KANO: Kolmogorov–Arnold Neural Operator¶

Conference: ICLR 2026
OpenReview: https://openreview.net/forum?id=2QmiKXfsIr
Code: TBD
Area: Applied to Physical Sciences / Neural Operators
Keywords: Neural Operators, KAN, Pseudo-differential operators, Symbolic Interpretability, Variable-coefficient PDEs, Quantum Hamiltonian Learning

TL;DR¶

KANO embeds KAN sub-networks into the pseudo-differential operator framework, jointly parameterizing the operator in both frequency and spatial bases.

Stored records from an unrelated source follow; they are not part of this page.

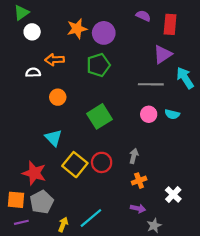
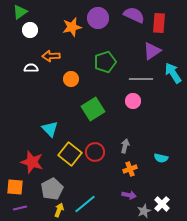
purple semicircle: (143, 16) -> (134, 15), size x1.5
purple circle: (104, 33) -> (98, 18), moved
green pentagon: (98, 65) -> (105, 62), moved
orange circle: (58, 97) -> (71, 79), moved
pink circle: (149, 114) -> (133, 101), moved
cyan semicircle: (172, 114) -> (161, 158), moved
white cross: (173, 194) -> (162, 204), moved
gray pentagon: (42, 202) -> (52, 189), moved

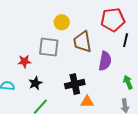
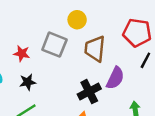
black cross: (75, 84) -> (89, 92), moved, turned -30

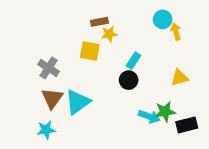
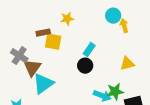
brown rectangle: (99, 22) -> (43, 33), moved
yellow star: (109, 34) -> (67, 19), moved
brown triangle: (52, 98) -> (32, 68), moved

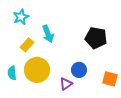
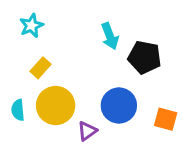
cyan arrow: (48, 34) -> (110, 36), moved
blue circle: (79, 70) -> (119, 106), size x1.5
purple triangle: (66, 84) -> (87, 131), moved

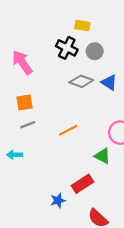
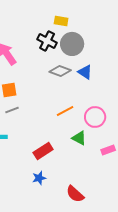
gray circle: (95, 51) -> (72, 44), size x1.5
orange line: (68, 130) -> (65, 111), moved
red rectangle: (82, 184) -> (43, 151), moved

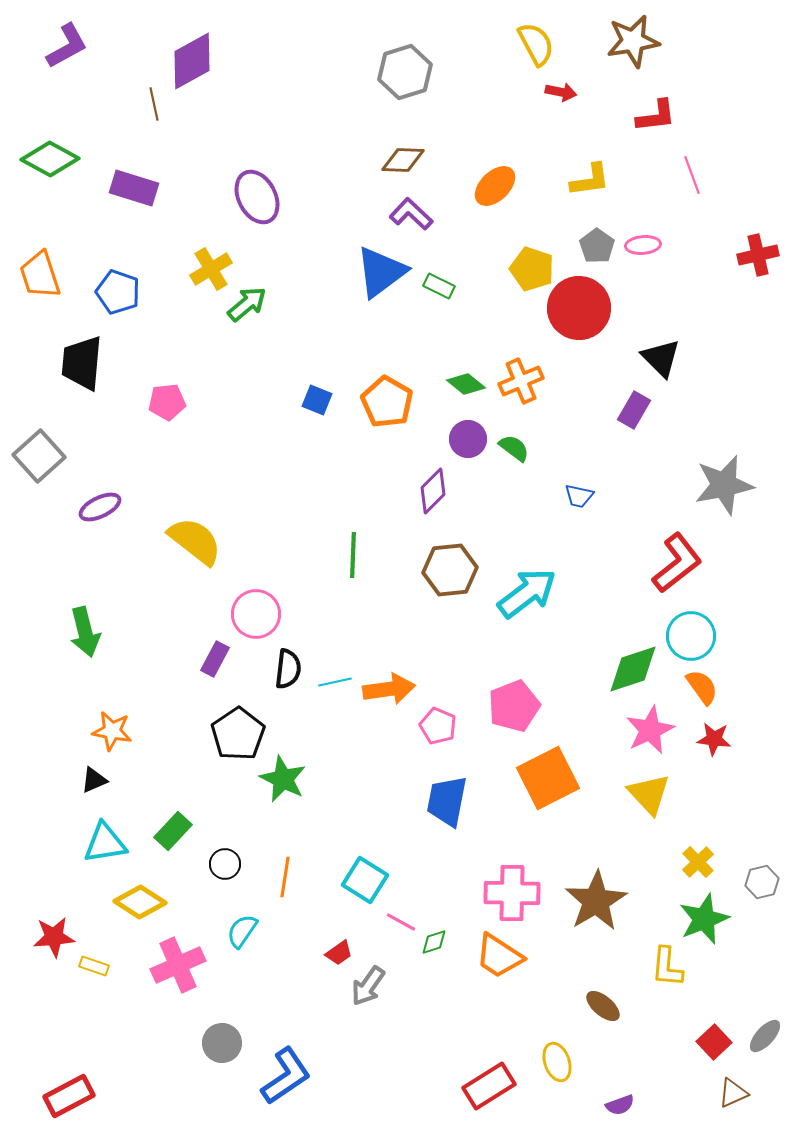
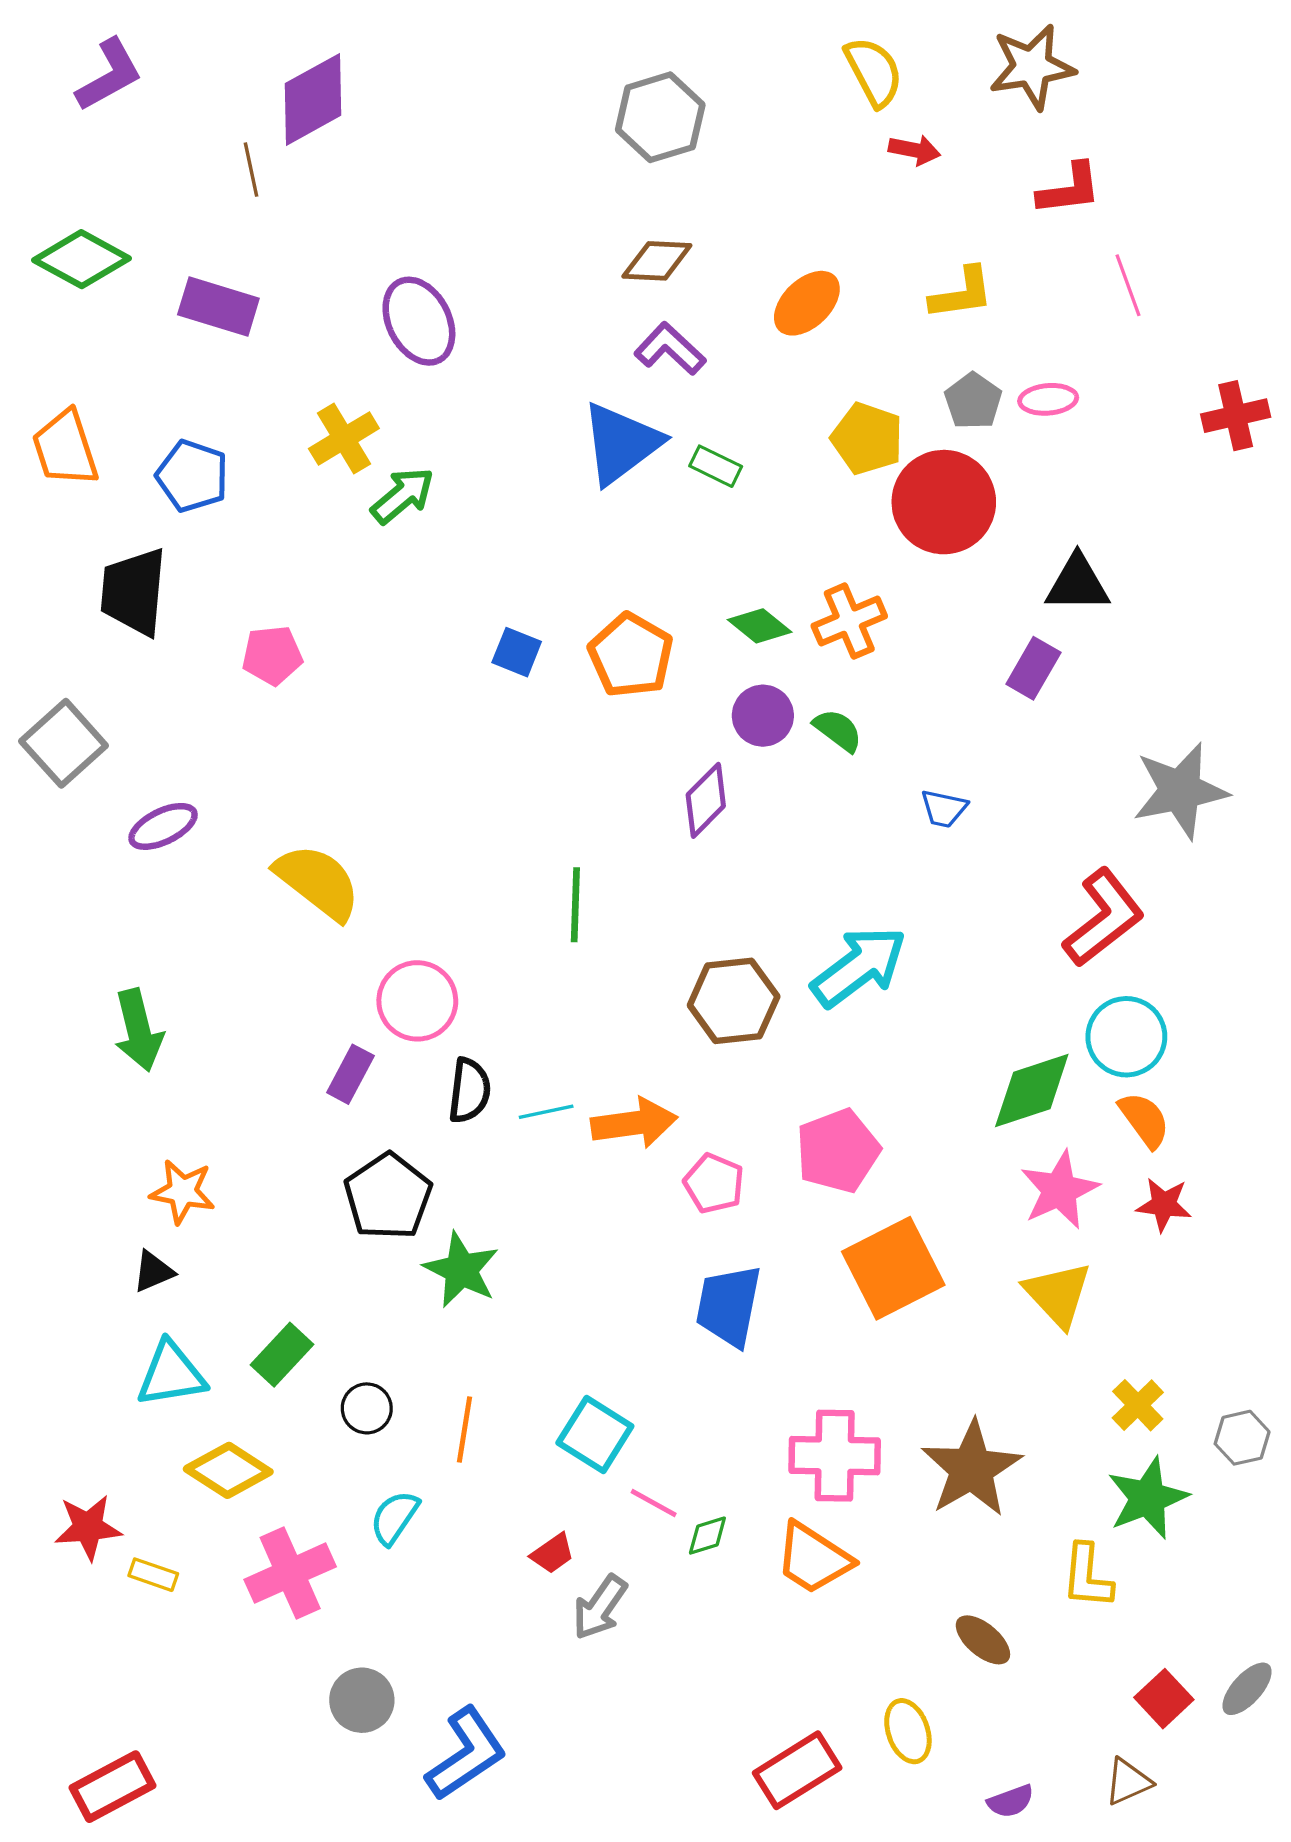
black triangle: (661, 358) -> (1077, 584), turned -45
brown hexagon: (450, 570) -> (734, 1001), moved
brown triangle: (733, 1093) -> (1128, 1782), moved

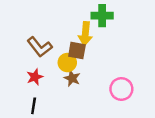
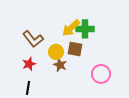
green cross: (102, 16) -> (85, 29), moved
yellow arrow: (85, 34) -> (71, 28), turned 42
brown square: (77, 51) -> (75, 49), moved

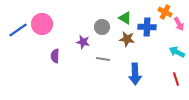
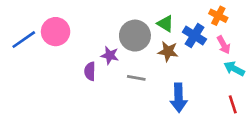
pink arrow: (179, 24) -> (224, 45), moved
gray circle: (102, 27) -> (135, 36), size x1.5
blue cross: (147, 27) -> (194, 36), turned 30
purple semicircle: (55, 56) -> (90, 71), moved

This breaks the pure spectral bottleneck of the Fourier Neural Operator (FNO), enabling robust generalization on variable-coefficient PDEs and allowing the learned operator to be read as closed-form symbolic formulas (coefficient accuracy up to four decimal places).

Background & Motivation¶

Background: Operator learning utilizes neural networks to approximate mappings between infinite-dimensional function spaces \(G:\mathcal{A}\to\mathcal{U}\), serving as a primary tool for data-driven modeling of physical dynamics (PDEs). FNO hard-codes the encoder as a truncated Fourier transform and learns latent mappings using diagonal kernels in the spectral domain; it has become a de facto standard for its speed and accuracy when target operators are sparse in the spectral domain.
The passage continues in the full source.